Activity
The output should be all lines of the entries below in which the word "rebates" occurs.
(Source data)
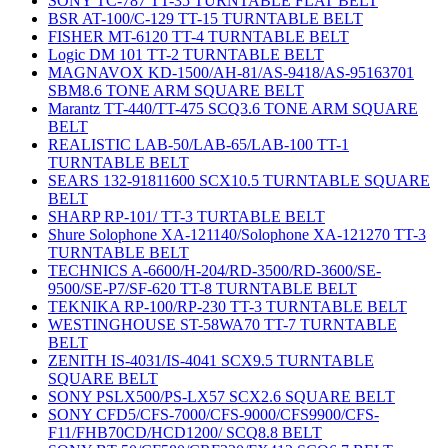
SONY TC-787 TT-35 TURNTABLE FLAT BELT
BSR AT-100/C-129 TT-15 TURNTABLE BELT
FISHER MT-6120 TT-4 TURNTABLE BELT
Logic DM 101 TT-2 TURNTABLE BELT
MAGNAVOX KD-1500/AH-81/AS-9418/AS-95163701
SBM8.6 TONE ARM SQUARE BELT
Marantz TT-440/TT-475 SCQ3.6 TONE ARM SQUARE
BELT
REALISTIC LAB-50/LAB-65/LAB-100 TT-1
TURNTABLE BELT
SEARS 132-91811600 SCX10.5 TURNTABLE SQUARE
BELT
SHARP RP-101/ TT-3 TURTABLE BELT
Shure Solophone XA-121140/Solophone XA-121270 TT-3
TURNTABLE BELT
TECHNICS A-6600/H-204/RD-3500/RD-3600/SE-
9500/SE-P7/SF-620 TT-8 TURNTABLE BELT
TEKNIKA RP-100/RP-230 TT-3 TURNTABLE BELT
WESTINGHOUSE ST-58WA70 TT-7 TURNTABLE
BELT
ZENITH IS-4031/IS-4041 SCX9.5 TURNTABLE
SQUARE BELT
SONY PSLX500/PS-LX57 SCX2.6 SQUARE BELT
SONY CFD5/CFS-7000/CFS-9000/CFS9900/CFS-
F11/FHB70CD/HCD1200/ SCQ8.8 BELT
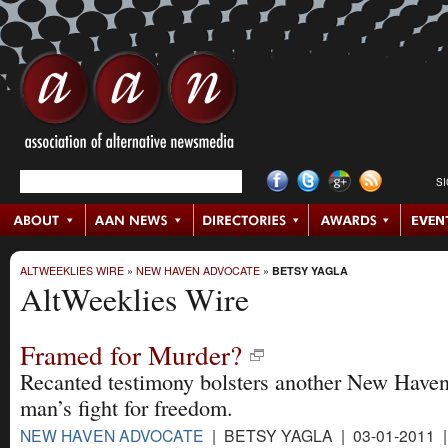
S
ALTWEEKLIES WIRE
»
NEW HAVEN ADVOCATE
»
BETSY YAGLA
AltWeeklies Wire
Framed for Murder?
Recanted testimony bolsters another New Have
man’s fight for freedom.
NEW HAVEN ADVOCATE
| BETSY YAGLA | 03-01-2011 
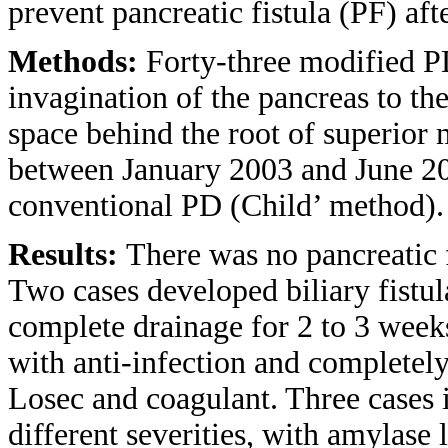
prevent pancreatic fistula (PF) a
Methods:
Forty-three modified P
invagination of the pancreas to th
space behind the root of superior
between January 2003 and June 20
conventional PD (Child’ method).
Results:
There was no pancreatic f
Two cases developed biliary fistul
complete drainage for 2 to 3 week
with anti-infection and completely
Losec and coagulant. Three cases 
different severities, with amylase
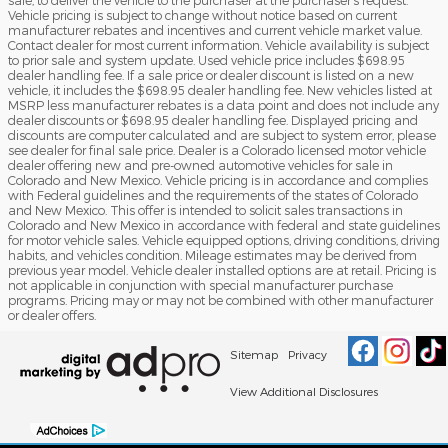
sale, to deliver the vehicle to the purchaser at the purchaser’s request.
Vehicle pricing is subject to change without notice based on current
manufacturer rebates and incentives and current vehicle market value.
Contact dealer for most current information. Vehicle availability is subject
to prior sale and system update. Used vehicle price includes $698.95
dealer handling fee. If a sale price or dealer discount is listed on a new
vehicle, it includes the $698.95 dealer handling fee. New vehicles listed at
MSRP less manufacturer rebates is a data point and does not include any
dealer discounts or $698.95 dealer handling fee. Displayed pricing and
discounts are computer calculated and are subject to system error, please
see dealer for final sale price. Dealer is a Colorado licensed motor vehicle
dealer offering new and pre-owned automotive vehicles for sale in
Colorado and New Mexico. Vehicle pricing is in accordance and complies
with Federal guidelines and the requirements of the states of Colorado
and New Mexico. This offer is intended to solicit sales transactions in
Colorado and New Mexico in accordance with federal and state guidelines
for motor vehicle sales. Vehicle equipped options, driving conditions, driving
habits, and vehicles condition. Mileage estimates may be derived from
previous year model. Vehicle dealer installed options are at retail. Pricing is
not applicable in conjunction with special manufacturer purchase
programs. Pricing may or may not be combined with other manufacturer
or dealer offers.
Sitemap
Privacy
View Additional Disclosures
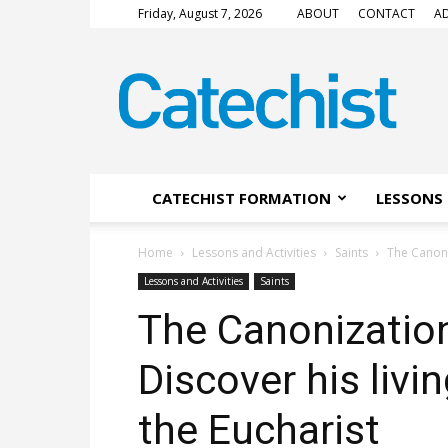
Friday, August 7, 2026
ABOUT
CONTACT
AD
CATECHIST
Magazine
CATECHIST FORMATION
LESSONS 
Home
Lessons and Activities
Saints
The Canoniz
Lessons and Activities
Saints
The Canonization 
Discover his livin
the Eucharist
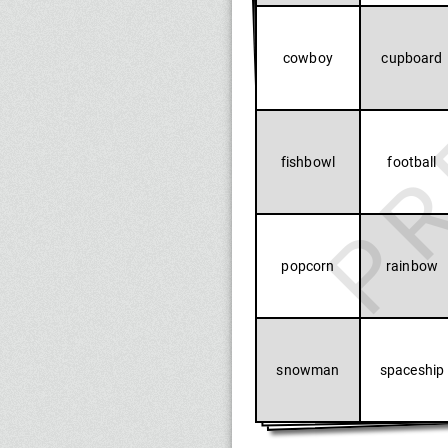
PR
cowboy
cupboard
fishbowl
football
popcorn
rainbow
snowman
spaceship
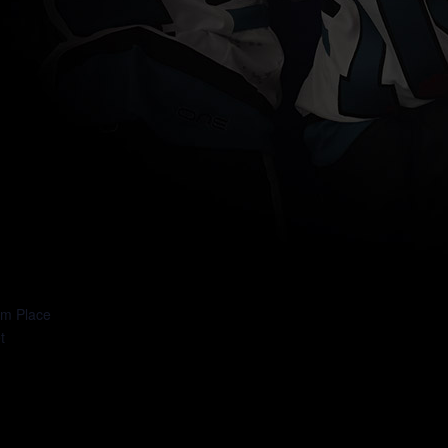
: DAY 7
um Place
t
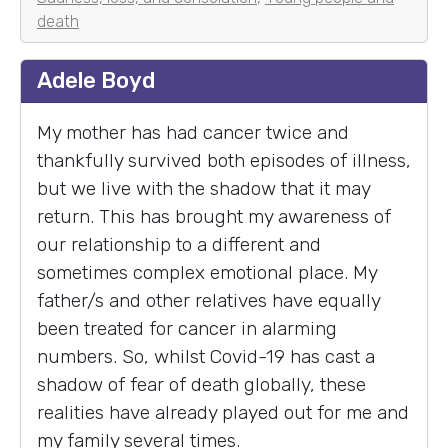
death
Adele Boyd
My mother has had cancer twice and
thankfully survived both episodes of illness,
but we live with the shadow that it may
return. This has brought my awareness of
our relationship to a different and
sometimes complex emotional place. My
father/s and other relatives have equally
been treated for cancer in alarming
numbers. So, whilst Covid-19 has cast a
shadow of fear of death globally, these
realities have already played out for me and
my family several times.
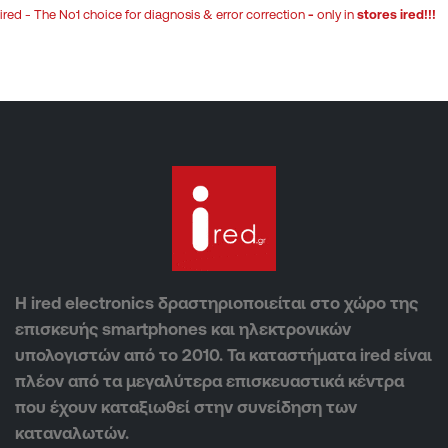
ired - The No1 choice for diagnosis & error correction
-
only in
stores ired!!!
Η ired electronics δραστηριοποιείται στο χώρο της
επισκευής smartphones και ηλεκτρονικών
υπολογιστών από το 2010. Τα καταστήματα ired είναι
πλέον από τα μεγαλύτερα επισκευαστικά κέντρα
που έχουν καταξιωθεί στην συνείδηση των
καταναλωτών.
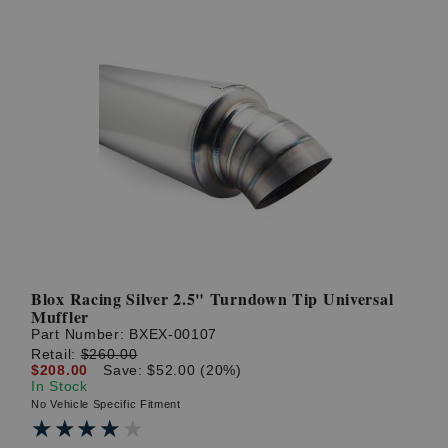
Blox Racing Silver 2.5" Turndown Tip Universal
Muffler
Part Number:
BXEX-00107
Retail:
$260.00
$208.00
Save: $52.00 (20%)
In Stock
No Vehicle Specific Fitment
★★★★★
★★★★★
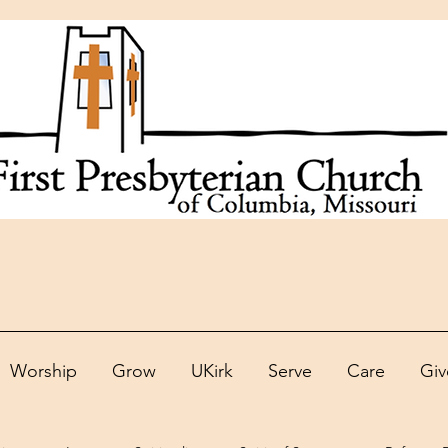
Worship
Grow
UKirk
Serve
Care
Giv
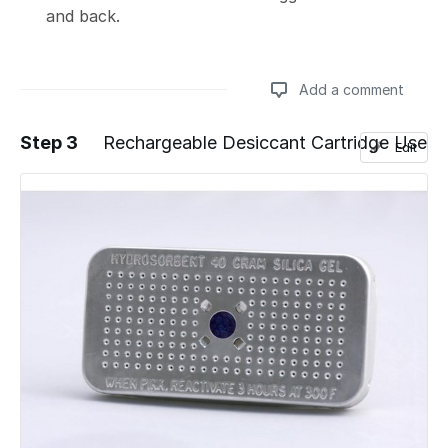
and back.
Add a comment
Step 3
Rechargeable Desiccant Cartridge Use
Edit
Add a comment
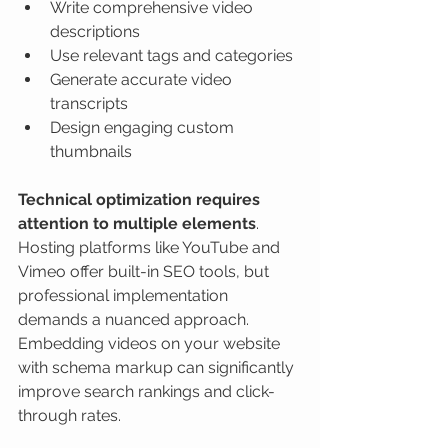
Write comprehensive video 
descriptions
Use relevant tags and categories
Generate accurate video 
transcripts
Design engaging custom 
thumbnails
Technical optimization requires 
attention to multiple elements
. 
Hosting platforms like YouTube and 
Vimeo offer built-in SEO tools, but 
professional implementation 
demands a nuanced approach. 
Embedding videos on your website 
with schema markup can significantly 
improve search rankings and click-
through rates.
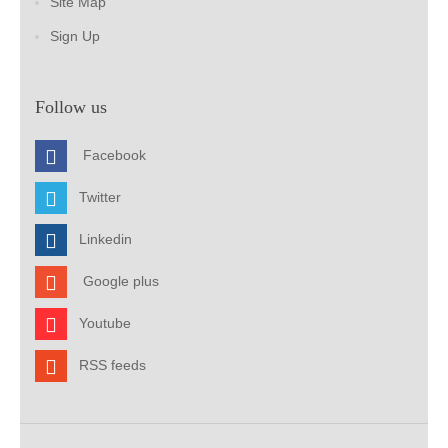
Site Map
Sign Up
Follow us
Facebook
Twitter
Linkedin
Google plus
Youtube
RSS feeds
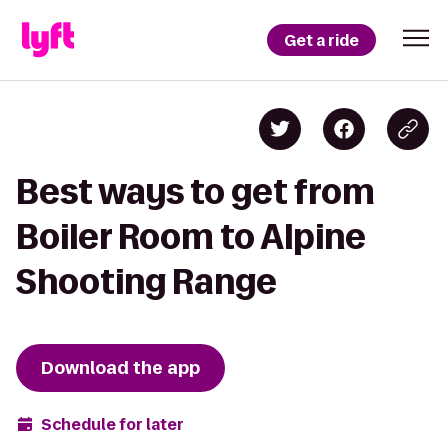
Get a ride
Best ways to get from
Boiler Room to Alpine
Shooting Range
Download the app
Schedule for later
(End Source data)
Answer
manufacturer rebates and incentives and current vehicle market value.
MSRP less manufacturer rebates is a data point and does not include any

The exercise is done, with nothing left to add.